The insulation was removed prior to pipe repairs, and replacing old pipes required cutting that released toxic fibers into the air.
Ehret Magnesia’s Occupations at Risk
The following occupations faced risk of exposure to Ehret Magnesia’s asbestos products:
- Ehret Magnesia manufacturing plant workers
- Veterans of the U.S. Navy and Coast Guard
- Shipyard workers
- Boiler workers
- Construction workers
- Chemical plant workers
- Metal workers
- Industrial workers
- Factory workers
- Power plant workers
Products manufactured by Ehret Magnesia, Baldwin-Ehret-Hill and Keene Corporation put thousands of workers at risk. These companies produced many asbestos-tainted products that affected several industries, most frequently harming workers in construction and shipbuilding.
Most at risk, however, were Ehret Magnesia and Keene Corporation employees who worked at the plant in the Valley Forge National Historical Park from the early 1890s to the 1970s.
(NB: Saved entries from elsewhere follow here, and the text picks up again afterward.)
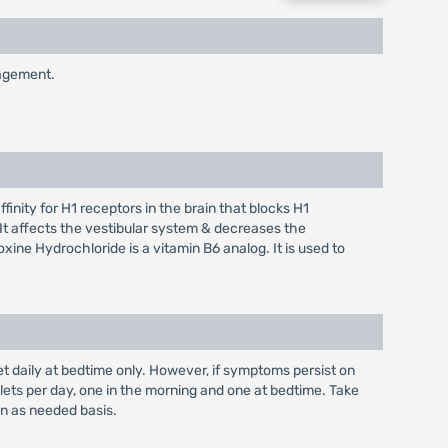
nagement.
inity for H1 receptors in the brain that blocks H1
 It affects the vestibular system & decreases the
oxine Hydrochloride is a vitamin B6 analog. It is used to
let daily at bedtime only. However, if symptoms persist on
ets per day, one in the morning and one at bedtime. Take
an as needed basis.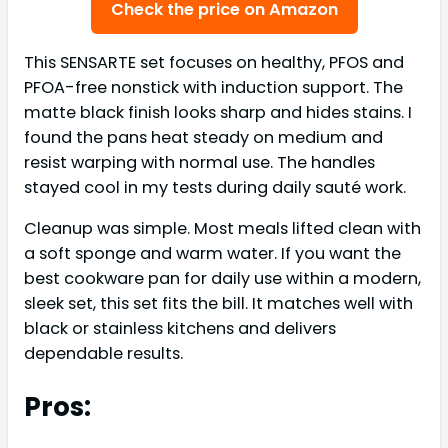
Check the price on Amazon
This SENSARTE set focuses on healthy, PFOS and
PFOA-free nonstick with induction support. The
matte black finish looks sharp and hides stains. I
found the pans heat steady on medium and
resist warping with normal use. The handles
stayed cool in my tests during daily sauté work.
Cleanup was simple. Most meals lifted clean with
a soft sponge and warm water. If you want the
best cookware pan for daily use within a modern,
sleek set, this set fits the bill. It matches well with
black or stainless kitchens and delivers
dependable results.
Pros: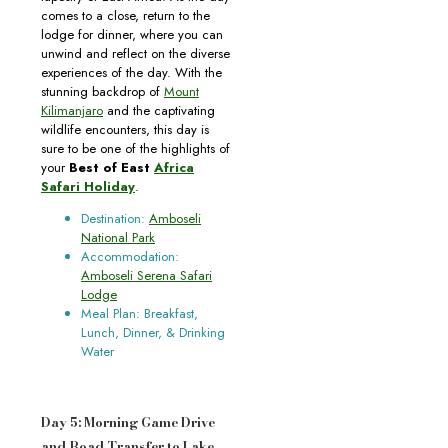
comes to a close, return to the
lodge for dinner, where you can
unwind and reflect on the diverse
experiences of the day. With the
stunning backdrop of
Mount
Kilimanjaro
and the captivating
wildlife encounters, this day is
sure to be one of the highlights of
your
Best of East
Africa
Safari Holiday
.
Destination:
Amboseli
National Park
Accommodation:
Amboseli Serena Safari
Lodge
Meal Plan: Breakfast,
Lunch, Dinner, & Drinking
Water
Day 5: Morning Game Drive
and Road Transfer to Lake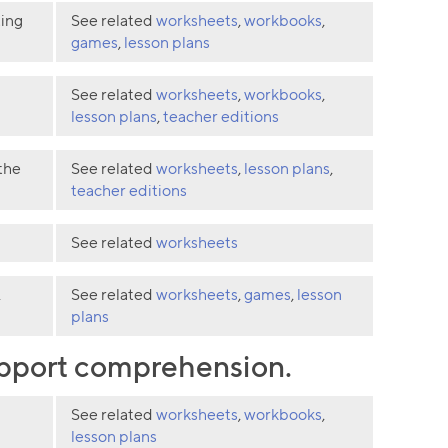
ting
See related
worksheets
,
workbooks
,
games
,
lesson plans
See related
worksheets
,
workbooks
,
lesson plans
,
teacher editions
the
See related
worksheets
,
lesson plans
,
teacher editions
See related
worksheets
.
See related
worksheets
,
games
,
lesson
plans
support comprehension.
See related
worksheets
,
workbooks
,
lesson plans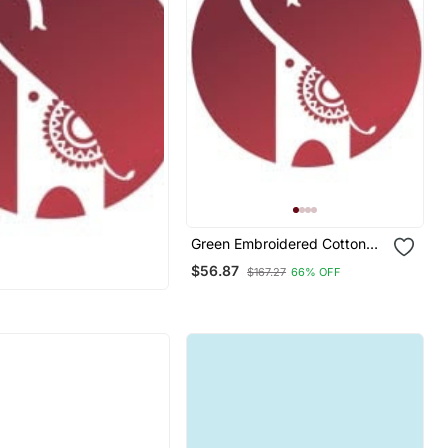
Green Embroidered Cotton
Silk Jacquard Salwar Suit
$56.87
$167.27
66% OFF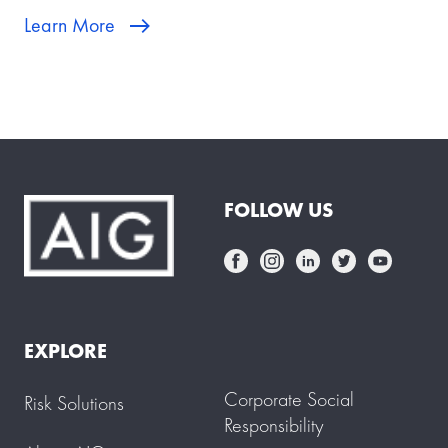
Learn More
FOLLOW US
EXPLORE
Corporate Social
Risk Solutions
Responsibility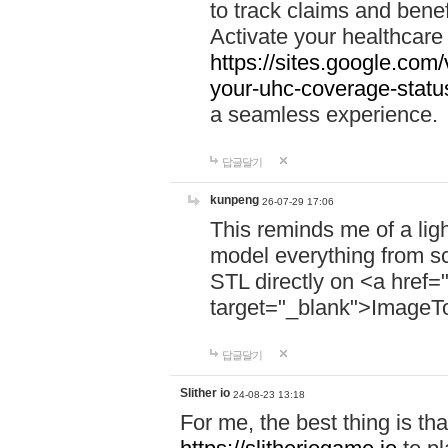
to track claims and benefi
Activate your healthcare
https://sites.google.co
your-uhc-coverage-statu
a seamless experience.
답글달기
kunpeng
26-07-29 17:06
This reminds me of a lig
model everything from s
STL directly on <a href=
target="_blank">ImageT
답글달기
Slither io
24-08-23 13:18
For me, the best thing is that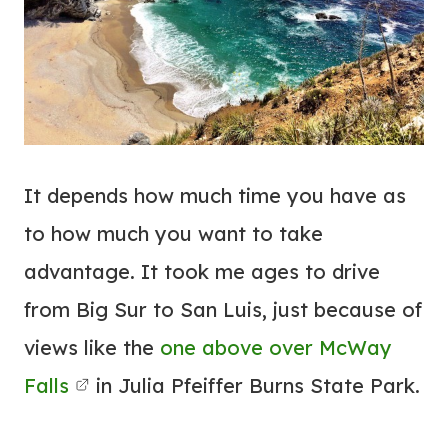
It depends how much time you have as
to how much you want to take
advantage. It took me ages to drive
from Big Sur to San Luis, just because of
views like the
one above over McWay
Falls
in Julia Pfeiffer Burns State Park.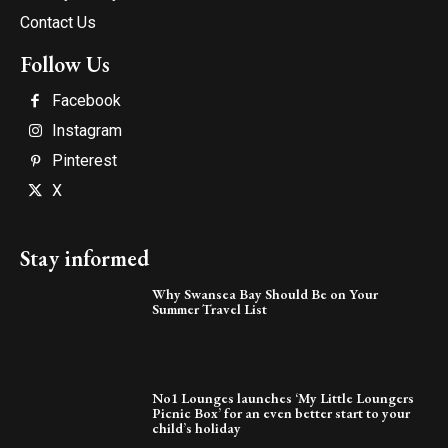
Contact Us
Follow Us
Facebook
Instagram
Pinterest
X
Stay informed
Why Swansea Bay Should Be on Your
Summer Travel List
No1 Lounges launches ‘My Little Loungers
Picnic Box’ for an even better start to your
child’s holiday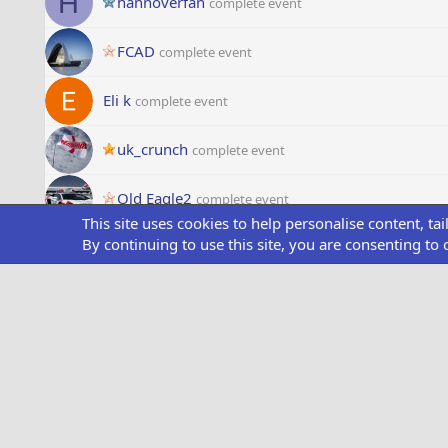
H
hannoverfan
complete event
FCAD
complete event
Eli k
complete event
uk_crunch
complete event
Old Eagle2
complete event
This site uses cookies to help personalise content, ta
P
By continuing to use this site, you are consenting to 
Pilot UK
complete event
Franswan
complete event
M
Mik81
complete event
Inder
complete event
Starliner
complete event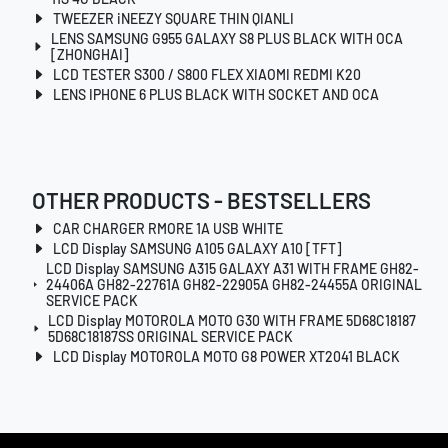
TWEEZER iNEEZY SQUARE THIN QIANLI
LENS SAMSUNG G955 GALAXY S8 PLUS BLACK WITH OCA
[ZHONGHAI]
LCD TESTER S300 / S800 FLEX XIAOMI REDMI K20
LENS IPHONE 6 PLUS BLACK WITH SOCKET AND OCA
OTHER PRODUCTS - BESTSELLERS
CAR CHARGER RMORE 1A USB WHITE
LCD Display SAMSUNG A105 GALAXY A10 [TFT]
LCD Display SAMSUNG A315 GALAXY A31 WITH FRAME GH82-
24406A GH82-22761A GH82-22905A GH82-24455A ORIGINAL
SERVICE PACK
LCD Display MOTOROLA MOTO G30 WITH FRAME 5D68C18187
5D68C18187SS ORIGINAL SERVICE PACK
LCD Display MOTOROLA MOTO G8 POWER XT2041 BLACK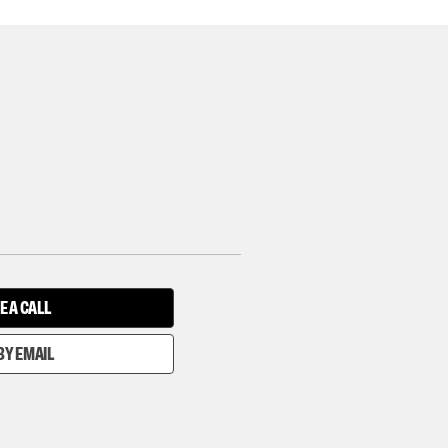
E A CALL
BY EMAIL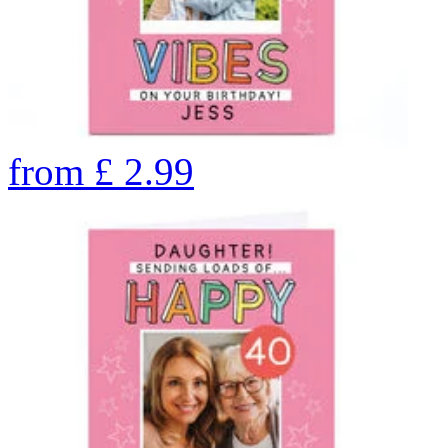
from
£
2.99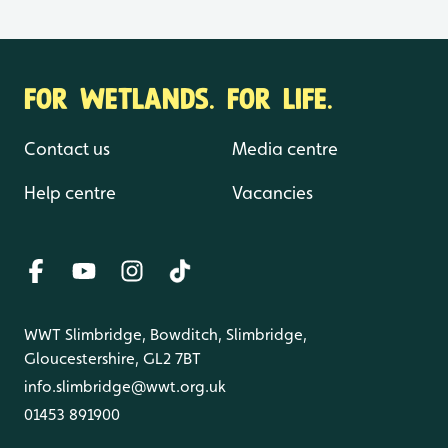
FOR WETLANDS. FOR LIFE.
Contact us
Media centre
Help centre
Vacancies
WWT Slimbridge, Bowditch, Slimbridge,
Gloucestershire, GL2 7BT
info.slimbridge@wwt.org.uk
01453 891900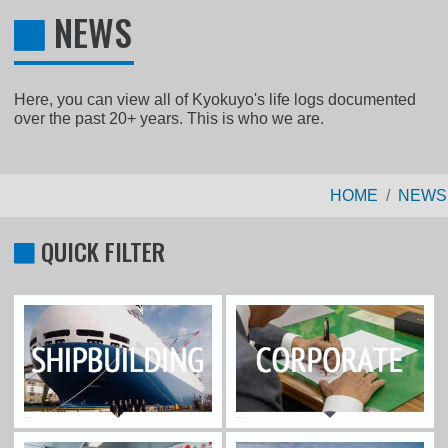
NEWS
Here, you can view all of Kyokuyo's life logs documented
over the past 20+ years. This is who we are.
HOME
NEWS
QUICK FILTER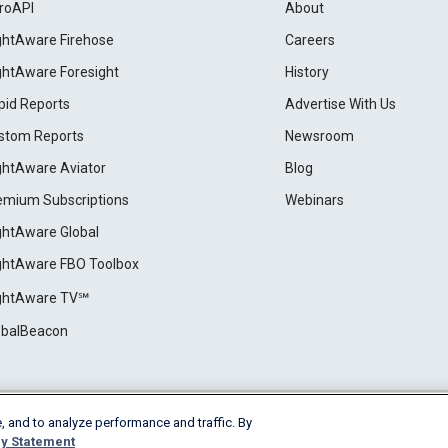
roAPI
About
ightAware Firehose
Careers
ightAware Foresight
History
pid Reports
Advertise With Us
stom Reports
Newsroom
ightAware Aviator
Blog
emium Subscriptions
Webinars
ightAware Global
ightAware FBO Toolbox
ightAware TV℠
obalBeacon
, and to analyze performance and traffic. By
Cookie Settings
y Statement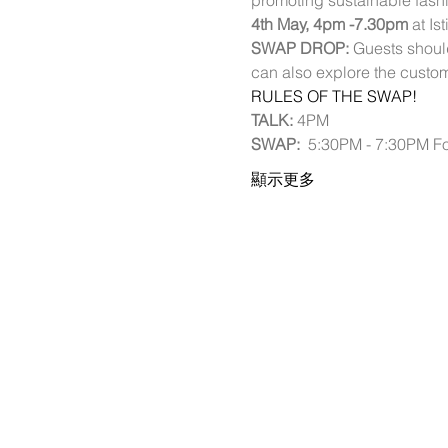
promoting sustainable fashi
4th May, 4pm -7.30pm
 at I
SWAP DROP:
 Guests should
can also explore the custo
RULES OF THE SWAP!
TALK: 
4PM 
SWAP:  
5:30PM - 7:30PM Fo
顯示更多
These workers regularly handled raw asbestos and may have been exposed to waste that was illegally disposed of for decades.
Exposure to Thermolite and other Ehret Magnesia insulation products occurred in shipyards, typically during the construction and repair of U.S. Navy and U.S. Coast Guard vessels. Often working in tight quarters with inadequate ventilation, pipefitters, insulators and boiler workers commonly released clouds of toxic dust that threatened the health of all workers in the vicinity.
A January 2019 study published in the International Journal of Radiation Biology shows these military professions were among the jobs with the highest potential for asbestos exposure. This group accounts for a large excess of mesothelioma deaths among veterans.
Construction workers also suffered exposure from Ehret products such as asbestos insulation cement and asbestos millboard. Electricians, carpenters and other laborers worked around these products and faced risks of asbestos exposure.
Illegal Dumping by Ehret Magnesia Exposed Pennsylvania Residents
In January 1997, workers discovered asbestos-contaminated soil while running fiber optic cable near the former site of Ehret Magnesia’s asbestos plant near Philadelphia. It later came to light that Ehret had illegally dumped waste into abandoned quarries and the Schuylkill River for decades. Further, the company did so with permission from the Pennsylvania state government.
Within several months, the U.S. Environmental Protection Agency determined an emergency removal action was necessary. With an initial investment of $200,000, the agency fenced off the contaminated area, covered the dangerous materials with soil, wet exposed asbestos to reduce airborne fibers and conducted ongoing sampling of the soil and air.
While the agency deemed the emergency removal action complete by July 1997, future projects are expected.